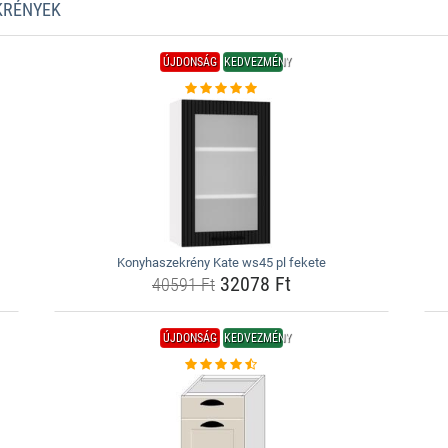
KRÉNYEK
ÚJDONSÁG
KEDVEZMÉNY
Konyhaszekrény Kate ws45 pl fekete
32078 Ft
40591 Ft
ÚJDONSÁG
KEDVEZMÉNY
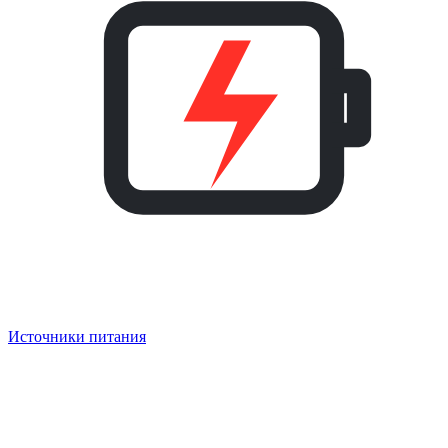
Источники питания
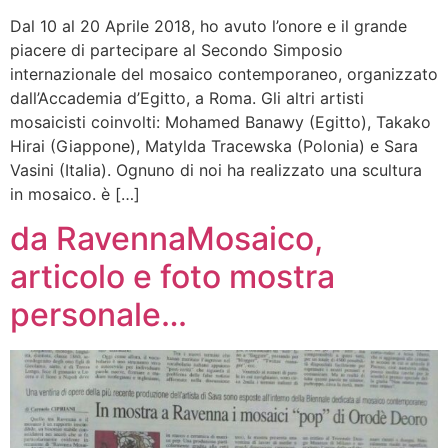
Dal 10 al 20 Aprile 2018, ho avuto l’onore e il grande
piacere di partecipare al Secondo Simposio
internazionale del mosaico contemporaneo, organizzato
dall’Accademia d’Egitto, a Roma. Gli altri artisti
mosaicisti coinvolti: Mohamed Banawy (Egitto), Takako
Hirai (Giappone), Matylda Tracewska (Polonia) e Sara
Vasini (Italia). Ognuno di noi ha realizzato una scultura
in mosaico. è […]
da RavennaMosaico,
articolo e foto mostra
personale…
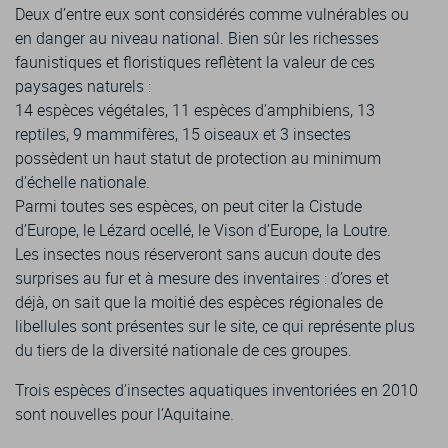
Deux d’entre eux sont considérés comme vulnérables ou
en danger au niveau national. Bien sûr les richesses
faunistiques et floristiques reflètent la valeur de ces
paysages naturels :
14 espèces végétales, 11 espèces d’amphibiens, 13
reptiles, 9 mammifères, 15 oiseaux et 3 insectes
possèdent un haut statut de protection au minimum
d’échelle nationale.
Parmi toutes ses espèces, on peut citer la Cistude
d’Europe, le Lézard ocellé, le Vison d’Europe, la Loutre.
Les insectes nous réserveront sans aucun doute des
surprises au fur et à mesure des inventaires : d’ores et
déjà, on sait que la moitié des espèces régionales de
libellules sont présentes sur le site, ce qui représente plus
du tiers de la diversité nationale de ces groupes.
Trois espèces d’insectes aquatiques inventoriées en 2010
sont nouvelles pour l’Aquitaine.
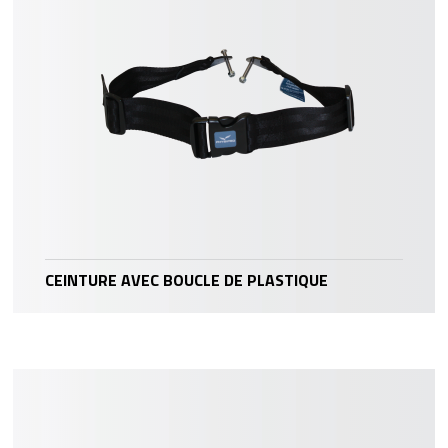
CEINTURE AVEC BOUCLE DE PLASTIQUE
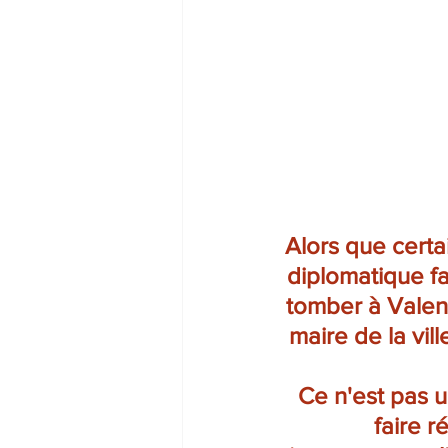
Alors que certa
diplomatique fa
tomber à Valenc
maire de la vil
Ce n'est pas u
faire r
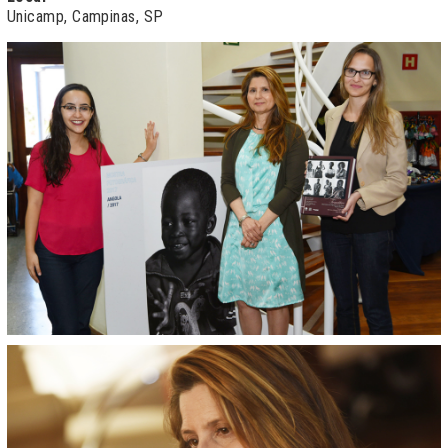
Unicamp, Campinas, SP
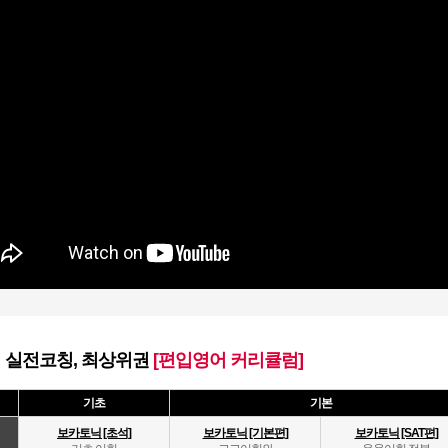
의 실전코칭, 최상위권
[편입영어 커리큘럼]
기초
기본
보카토닉 [초석]
보카토닉 [기본편]
보카토닉 [SAT편]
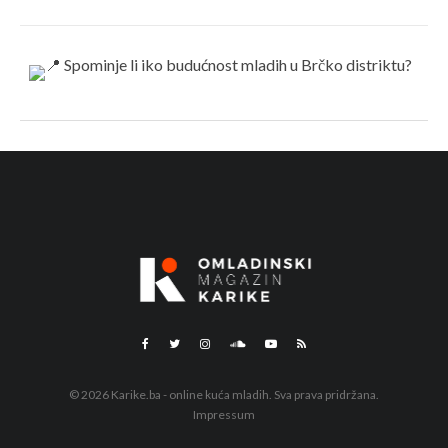
© 2026 Karike.ba - online kuća mladih. Sva prava pridržana.
Impressum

- [AIM OF THE TASK]
Using the data above, give again exactly the lines starting at the one holding "dall’Accademia d’Egitto, a" and ending at the one holding "reptiles, 9 mammifères, 15", inclusive, and nothing more. Omit the pictures.

- [RESULT FOR THIS EXERCISE]
dall’Accademia d’Egitto, a Roma. Gli altri artisti
mosaicisti coinvolti: Mohamed Banawy (Egitto), Takako
Hirai (Giappone), Matylda Tracewska (Polonia) e Sara
Vasini (Italia). Ognuno di noi ha realizzato una scultura
in mosaico. è […]
da RavennaMosaico,
articolo e foto mostra
personale…
Deux d’entre eux sont considérés comme vulnérables ou
en danger au niveau national. Bien sûr les richesses
faunistiques et floristiques reflètent la valeur de ces
paysages naturels :
14 espèces végétales, 11 espèces d’amphibiens, 13
reptiles, 9 mammifères, 15 oiseaux et 3 insectes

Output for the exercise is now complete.